Ciascuno esprime la sua opinione, si diceva. Ma la dottoressa Stefanelli, oltre che magistrato di sorveglianza, è stata presidente facente funzioni del Tribunale di Sorveglianza di Roma fino a gennaio di quest’anno. Cosicché leggere che abbia additato uno strumento legislativo come la liberazione anticipata - di cui dovrebbe e avrebbe dovuto far uso quotidiano, e che assume oggi anche una connotazione compensativa delle indegne condizioni di vita dei detenuti - come un “neutralizzatore” delle condanne irrogate dai Tribunali, desta serissima preoccupazione. E tuttavia non stupisce, perché conferma quanto in passato più volte la Camera penale di Roma ha denunciato circa la visione carcerocentrica che alligna nella giurisdizione di sorveglianza del distretto capitolino.

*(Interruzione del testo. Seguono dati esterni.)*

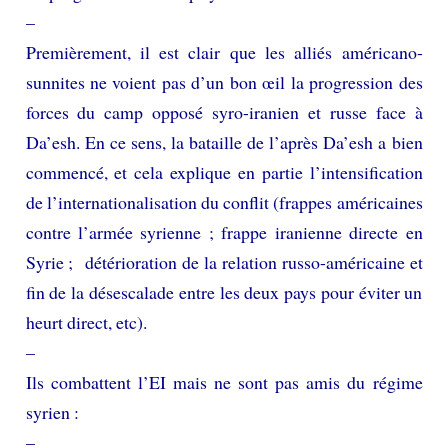
–
Premièrement, il est clair que les alliés américano-
sunnites ne voient pas d’un bon œil la progression des
forces du camp opposé syro-iranien et russe face à
Da’esh. En ce sens, la bataille de l’après Da’esh a bien
commencé, et cela explique en partie l’intensification
de l’internationalisation du conflit (frappes américaines
contre l’armée syrienne ; frappe iranienne directe en
Syrie ; détérioration de la relation russo-américaine et
fin de la désescalade entre les deux pays pour éviter un
heurt direct, etc).
–
Ils combattent l’EI mais ne sont pas amis du régime
syrien :
–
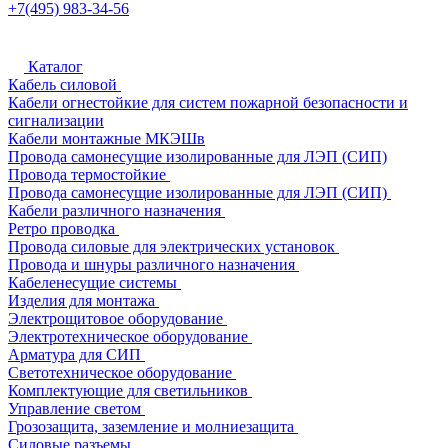
+7(495) 983-34-56
Каталог
Кабель силовой
Кабели огнестойкие для систем пожарной безопасности и
сигнализации
Кабели монтажные МКЭШв
Провода самонесущие изолированные для ЛЭП (СИП)
Провода термостойкие
Провода самонесущие изолированные для ЛЭП (СИП)
Кабели различного назначения
Ретро проводка
Провода силовые для электрических установок
Провода и шнуры различного назначения
Кабеленесущие системы
Изделия для монтажа
Электрощитовое оборудование
Электротехническое оборудование
Арматура для СИП
Светотехническое оборудование
Комплектующие для светильников
Управление светом
Грозозащита, заземление и молниезащита
Силовые разъемы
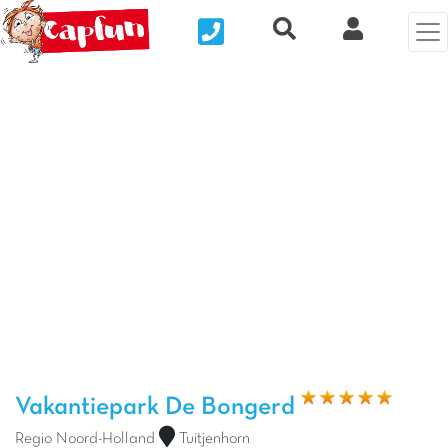
Nous contacter
Recherche rapide
Mijn Clix 
Vorige foto
Vol
Vakantiepark De Bongerd
Regio Noord-Holland
Tuitjenhorn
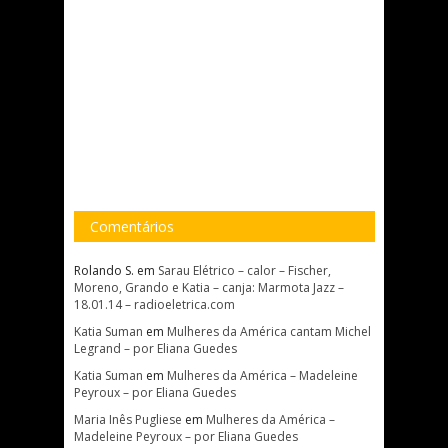
Comentários
Rolando S.
em
Sarau Elétrico – calor – Fischer,
Moreno, Grando e Katia – canja: Marmota Jazz –
18.01.14 – radioeletrica.com
Katia Suman
em
Mulheres da América cantam Michel
Legrand – por Eliana Guedes
Katia Suman
em
Mulheres da América – Madeleine
Peyroux – por Eliana Guedes
Maria Inês Pugliese
em
Mulheres da América –
Madeleine Peyroux – por Eliana Guedes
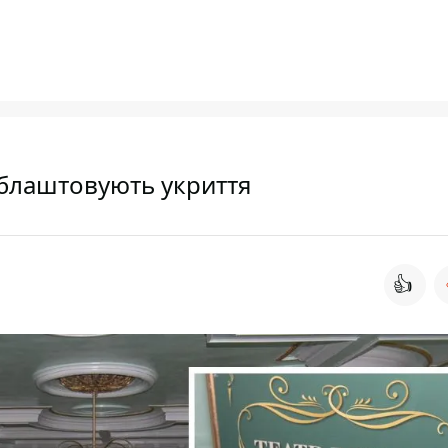
облаштовують укриття
👍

La dottoressa Stefanelli non ha forse percepito la vera portata delle proprie parole, ma noi sì: una visione al limite dell’oscurantismo. Non possiamo quindi esitare oltre nello stigmatizzare il contenuto del suo intervento, figlio di quella impropria visione carcerocentrica della pena in netto contrasto con i principi costituzionali. Questo dimostra inequivocabilmente perché il Tribunale di sorveglianza di Roma si palesi restio alla concessione dei benefici penitenziari o, quantomeno, perché questi benefici vengano concessi con il contagocce. Crediamo che di fronte a una affermazione del genere l’avvocatura, ma ci piacerebbe anche la stessa magistratura di sorveglianza, non possa rimanere inerme, e debba dare dimostrazione alla dottoressa Stefanelli di come lo Stato non “investe sul processo penale”, ma condanna nella consapevolezza che la pena (perché forse la dottoressa Stefanelli non ricorda che la Costituzione parla di pene e non di carcere) debba essere un viatico rieducativo, purtroppo oggi vanificato dalle inumane condizioni carcerarie, dalla mancanza di supporti medici, psicologici e, a questo punto, anche da una giurisdizione appiattita. Auspichiamo che l’attuale Presidente del Tribunale di Sorveglianza voglia avere una visione conforme allo spirito della nostra Costituzione superando la visione carcerocentrica che ha informato il passato, dando anche il segnale di un nuovo corso di quel Tribunale.